From An Claidheamh Soluis, January 9, 1909.
When in Norway a few years ago the question of political separation from Sweden was submitted to a plebiscite, nineteen voted against independence: they were ignorant of history or insensible of its teachings. We have in Ireland to-day many, perhaps a majority, who are not familiar with even the bare outlines of Irish history. They know little or nothing of the origin of their fathers or of their spirit and achievements. They are unacquainted with the relations of England with this country, and with the unchangeable purpose of those relations since first an English parliament enacted laws for the destruction of our language until two generations ago when a succeeding parliament connived at and utilised a famine for the destruction of our race. Others there are who have read Irish history, and even some who have attempted to write it, but they have learned little from it. Hence it is that so few have any conception of what nationality is. When men talk and write as if Ireland were but a shire of England, were not girt about by the sea, and had not a nationality and a mission of her own, we feel inclined to cry out with Mitchel:
‘Heaven! where is the great heart of chief and tanist? How has the rich blood of O’Connor and O’Donnell Roe grown pale! Is this, the stateliest family of the Caucasian race, indeed, starved, and kicked into incurable Helotism?’
This ignorance of history is responsible for the many anomalies against which Irish Irelanders have to fight to-day. It is responsible for the devout Catholic who desires a University to train Irishmen for life in an Empire whose god is Mammon, and for his fellow whose idea of a University is that it should be a ‘job-shop degree-factory.’ The prevalence of this ignorance it was that led British statesmen into hoping they had come to the final step in the ‘perfecting of Ireland’ when they placed on the Senate of the University a body of men whom National Ireland has found it so necessary to chastise. But all have not been stricken by the plague. There are in the Ireland of to-day men whom honours cannot buy or flattery deceive or any prospect of worldly success lure from the path of national duty.
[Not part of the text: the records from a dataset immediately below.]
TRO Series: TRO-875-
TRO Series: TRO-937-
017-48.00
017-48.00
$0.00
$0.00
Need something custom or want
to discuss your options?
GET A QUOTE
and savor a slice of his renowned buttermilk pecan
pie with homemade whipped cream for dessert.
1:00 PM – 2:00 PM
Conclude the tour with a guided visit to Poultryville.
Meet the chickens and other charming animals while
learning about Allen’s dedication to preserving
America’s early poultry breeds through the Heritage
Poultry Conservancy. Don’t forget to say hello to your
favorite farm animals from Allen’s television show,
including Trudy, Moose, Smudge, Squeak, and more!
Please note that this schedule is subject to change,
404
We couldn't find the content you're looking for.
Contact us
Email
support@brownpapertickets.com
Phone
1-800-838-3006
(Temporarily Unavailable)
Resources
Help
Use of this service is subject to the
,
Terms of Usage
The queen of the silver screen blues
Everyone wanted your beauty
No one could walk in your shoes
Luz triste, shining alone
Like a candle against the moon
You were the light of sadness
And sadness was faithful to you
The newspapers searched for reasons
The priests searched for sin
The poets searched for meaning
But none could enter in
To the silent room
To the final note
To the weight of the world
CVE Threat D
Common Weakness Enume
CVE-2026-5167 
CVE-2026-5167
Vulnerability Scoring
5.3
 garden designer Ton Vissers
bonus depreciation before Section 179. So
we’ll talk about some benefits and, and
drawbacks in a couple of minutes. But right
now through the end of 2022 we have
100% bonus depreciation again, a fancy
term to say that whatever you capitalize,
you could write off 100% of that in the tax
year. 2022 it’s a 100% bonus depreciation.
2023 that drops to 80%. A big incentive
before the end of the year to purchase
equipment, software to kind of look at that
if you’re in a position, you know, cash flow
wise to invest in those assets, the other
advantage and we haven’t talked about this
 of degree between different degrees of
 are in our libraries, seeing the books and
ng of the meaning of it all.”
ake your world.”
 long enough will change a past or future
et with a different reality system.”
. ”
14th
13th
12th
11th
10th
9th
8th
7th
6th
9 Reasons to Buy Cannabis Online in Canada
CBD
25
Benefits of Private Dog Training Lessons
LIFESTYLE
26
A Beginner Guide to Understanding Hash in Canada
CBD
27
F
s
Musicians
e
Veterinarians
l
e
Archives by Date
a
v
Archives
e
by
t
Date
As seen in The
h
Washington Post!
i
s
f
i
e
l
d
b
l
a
A new generation has arisen ‘out of the ashes,’ and old ideals have been re-born. The foundations of a new nation have been laid, and no act of England’s parliament, even should it be administered after the Britisher’s own heart, can prevent the edifice being raised.
The fight for Irish in the University has not yet resulted in victory, but it has made it certain that the safety of the language is assured; it has brought many new friends into the open; it has sent a few compromisers into the enemy’s camp, and it has raised once again above party and class interests, the ideal of Irish Nationality. The governors of the National University may ignore Irish opinion or attempt to meet by a shifty settlement the demands of the people, but they will do so at the cost of that success which they so dearly prize. Ireland if ignored or deceived will suffer for a few years, but she has grown too strong to be strangled by an indigent Government Department. We have outlived Trinity College and the National Board, and it needs no prophetic mind to foretell the end of a West British University should it be attempted to foist such an institution upon us.
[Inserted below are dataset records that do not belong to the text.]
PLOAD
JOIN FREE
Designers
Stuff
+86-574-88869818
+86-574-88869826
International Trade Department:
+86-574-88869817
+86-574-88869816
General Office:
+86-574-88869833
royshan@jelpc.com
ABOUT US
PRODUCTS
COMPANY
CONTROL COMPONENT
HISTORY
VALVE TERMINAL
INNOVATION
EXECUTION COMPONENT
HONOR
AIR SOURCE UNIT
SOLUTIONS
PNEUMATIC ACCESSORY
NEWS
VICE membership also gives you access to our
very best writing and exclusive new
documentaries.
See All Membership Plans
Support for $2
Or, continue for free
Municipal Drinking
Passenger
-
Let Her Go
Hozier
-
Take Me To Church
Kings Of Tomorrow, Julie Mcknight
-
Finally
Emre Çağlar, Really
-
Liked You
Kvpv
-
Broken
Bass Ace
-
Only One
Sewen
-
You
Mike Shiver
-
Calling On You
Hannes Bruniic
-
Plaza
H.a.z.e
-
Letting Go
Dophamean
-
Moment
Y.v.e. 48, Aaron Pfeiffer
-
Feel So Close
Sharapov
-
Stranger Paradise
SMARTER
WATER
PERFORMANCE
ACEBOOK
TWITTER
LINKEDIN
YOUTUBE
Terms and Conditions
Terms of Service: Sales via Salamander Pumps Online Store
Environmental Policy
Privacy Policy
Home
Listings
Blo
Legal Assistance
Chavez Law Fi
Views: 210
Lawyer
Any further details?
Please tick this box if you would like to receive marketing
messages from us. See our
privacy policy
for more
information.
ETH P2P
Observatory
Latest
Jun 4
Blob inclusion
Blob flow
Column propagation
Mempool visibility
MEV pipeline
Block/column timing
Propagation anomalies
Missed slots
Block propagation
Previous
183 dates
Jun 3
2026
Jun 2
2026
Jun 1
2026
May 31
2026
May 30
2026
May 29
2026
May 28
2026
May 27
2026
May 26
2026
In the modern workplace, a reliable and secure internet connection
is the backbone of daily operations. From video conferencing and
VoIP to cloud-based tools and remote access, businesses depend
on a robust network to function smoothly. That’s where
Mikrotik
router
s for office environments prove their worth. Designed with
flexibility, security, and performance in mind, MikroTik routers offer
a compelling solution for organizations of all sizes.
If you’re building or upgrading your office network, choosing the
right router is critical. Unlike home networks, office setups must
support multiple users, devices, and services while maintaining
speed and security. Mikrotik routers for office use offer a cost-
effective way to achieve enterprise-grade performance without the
Someone has said within the past few weeks that unless Irish be essential in the University the life of the language will be a matter of only a few generations. That is a mistake. Such words of despair serve no good end. They have no foundation in truth, but they encourage the enemies of the language and weaken its friends. The most urgent necessity of the present is a closer acquaintance with the language itself, a deeper knowledge of Irish history, an endeavour to form a clear conception of what nationality is, and, finally, determined action. We require light on many matters, and cool heads to consider them. Noisy threats will not convince the men on the Senate, but if they be honest men they should be amenable to reason. The public want full and accurate information on the University Act as it was finally passed into law. Every worker should know what are the powers of the Senate, and other governing bodies in the University, and what those of the people. We know what we require of the Senate, and we should neglect no legitimate means of voicing and enforcing our demands. Public opinion is our first weapon. When the people are informed and confident of the justice of our cause, and when they realise the far-reaching effects a successful issue might have, they will not be slow to come to our assistance. The University Act empowers County and Borough Councils to raise a rate in aid of scholarships in the University Colleges. It is for the public to consider whether they will endow a University which threatens to exclude Irish from its essential subjects. Limerick Borough Council and three County Councils have already declared that they will not touch a seoinín institution. Many others will inevitably follow their courageous example. We do not want to rush the Senate into a state of excitement or to hasten the Councils into action, but we ask that all parties consider the question calmly, and with reason, and act with firmness. Our regret in the years that are past was the threatened extinction of our language. We have now a means of hastening its revival; are we to be prevented utilising that means by a Senate that draws its funds from the public purse? Let there be no scruples about interfering with the independence of the Senate. Ireland pays for the Universities, and she ash the right to see that they are used for her best interests.
The fight has ranged Ireland into two distinct and opposing divisions. On one side are those whose concern is the ‘Empire,’ and who are content to have their country a province within it; on the other are the men and women whose concern is Ireland, and whose aim is to restore her to her birthright. Can anyone with a drop of Irish blood in his veins, or who has a thought of his fathers, whether of the Gael or Gall, doubt the right road? The issue can result only in one of two ways: If the University be frankly and generously Irish it will prosper, and the country will benefit by it; should it become an institution for the Catholic section of the garrison, it will be a failure, and Ireland will survive its influence as she has survived that of all the foreign institutions that have preyed upon her for over a century.